Mr. Andrew Smith (Oxford, East): This Budget fails the test of investment, fails the test of prudence and fails the test of fairness. That is why we shall vote tonight to give this House the chance to cut that most iniquitous of taxes, VAT on fuel, and why we could not accept the amendment to the law motion as it stands.

Mr. Fabricant: Will the hon. Gentleman give way?

Mr. Smith: In a moment.

We shall abstain on the tax changes in the Budget resolutions because although they do not include measures that we should have liked to see, we believe that people have suffered enough from the Government's broken promises and we do not intend to stand in the way of the small relief that the resolutions provide. In addition, we shall not only vote for the public expenditure amendment, moved by my right hon. Friend the Member for Kingston upon Hull, East (Mr. Prescott), but we shall vote against the Government's public expenditure programme because it is a product of wrong priorities and fails totally to provide the employment, investment and skill strategy needed for a fair society and a strong economy.

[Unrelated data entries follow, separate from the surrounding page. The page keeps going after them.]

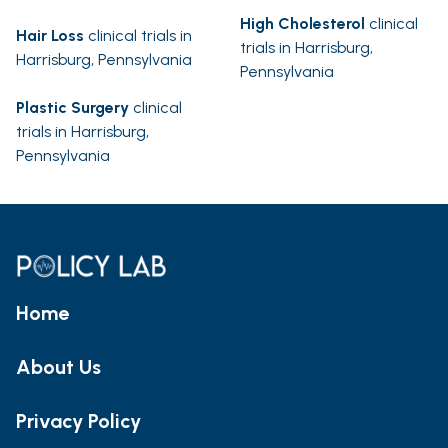
High Cholesterol
clinical
Hair Loss
clinical trials in
trials in Harrisburg,
Harrisburg, Pennsylvania
Pennsylvania
Plastic Surgery
clinical
trials in Harrisburg,
Pennsylvania
Home
About Us
Privacy Policy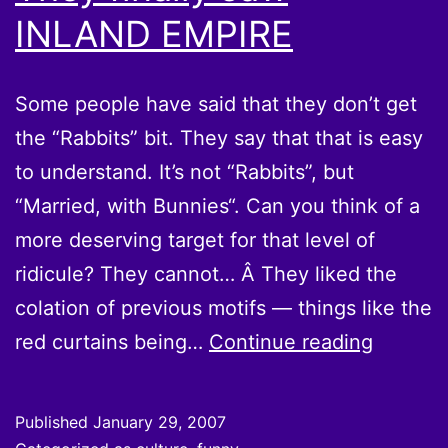
INLAND EMPIRE
Some people have said that they don’t get
the “Rabbits” bit. They say that that is easy
to understand. It’s not “Rabbits”, but
“Married, with Bunnies“. Can you think of a
more deserving target for that level of
ridicule? They cannot… Â They liked the
colation of previous motifs — things like the
They
red curtains being…
Continue reading
finally
saw
Published
January 29, 2007
INLAND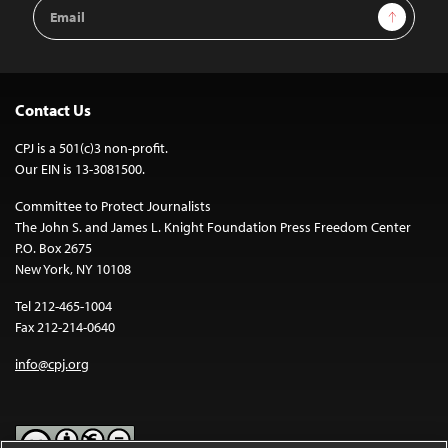
Email
Sign Up
Address
Contact Us
CPJ is a 501(c)3 non-profit.
Our EIN is 13-3081500.
Committee to Protect Journalists
The John S. and James L. Knight Foundation Press Freedom Center
P.O. Box 2675
New York, NY 10108
Tel 212-465-1004
Fax 212-214-0640
info@cpj.org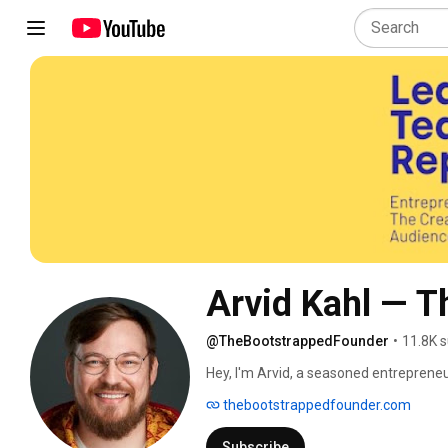
Arvid Kahl — T
@TheBootstrappedFounder
•
11.8K s
Hey, I'm Arvid, a seasoned entrepreneur
experiences, and my journey with you 
thebootstrappedfounder.com
Subscribe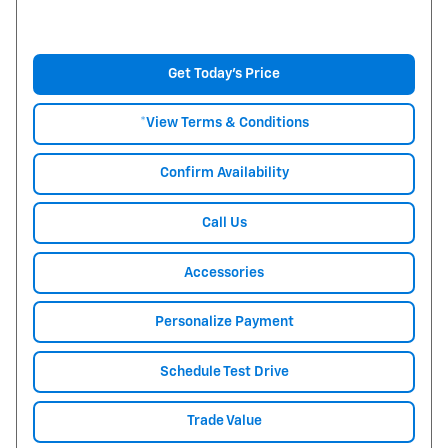
Get Today's Price
*View Terms & Conditions
Confirm Availability
Call Us
Accessories
Personalize Payment
Schedule Test Drive
Trade Value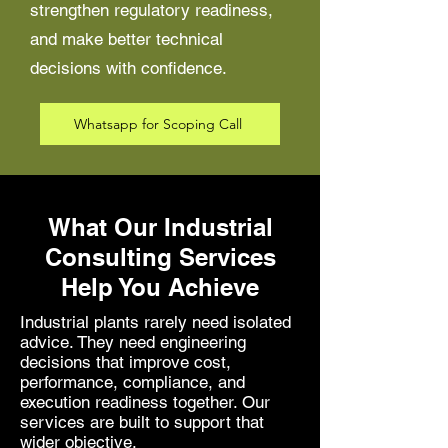
strengthen regulatory readiness,
and make better technical
decisions with confidence.
Whatsapp for Scoping Call
What Our Industrial
Consulting Services
Help You Achieve
Industrial plants rarely need isolated
advice. They need engineering
decisions that improve cost,
performance, compliance, and
execution readiness together. Our
services are built to support that
wider objective.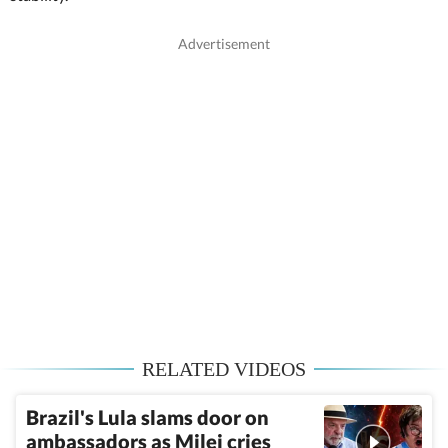
RELATED VIDEOS
Brazil's Lula slams door on
ambassadors as Milei cries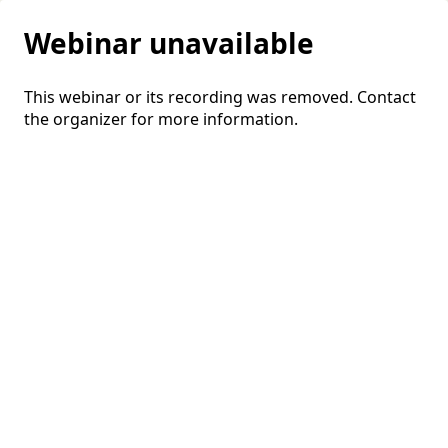
Webinar unavailable
This webinar or its recording was removed. Contact
the organizer for more information.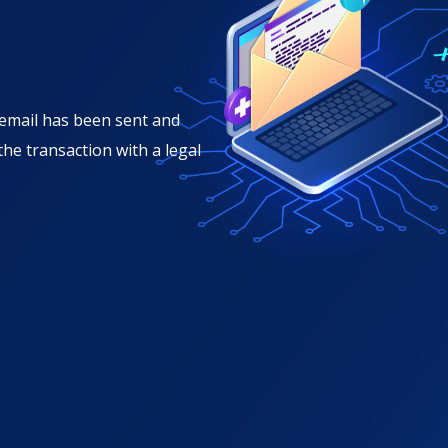
n email has been sent and
 the transaction with a legal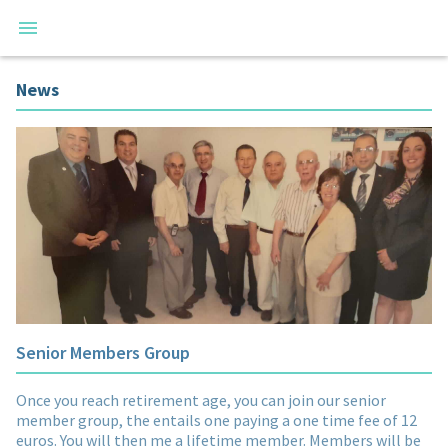
News
Senior Members Group
Once you reach retirement age, you can join our senior
member group, the entails one paying a one time fee of 12
euros. You will then me a lifetime member. Members will be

My right hon. Friend the Member for Ashton-under-Lyne (Mr. Sheldon) spoke with characteristic wisdom of the importance of investment, which is now growing more slowly out of recession than at any comparable time this century. He referred to the need for capital allowances--something that we urged on the Government in our Budget submissions.

My hon. Friend the Member for Barrow and Furness (Mr. Hutton) deplored what he rightly called the "depressing short-termism" of a Budget that leaves the construction industry in slump and does so little for investment or fairness.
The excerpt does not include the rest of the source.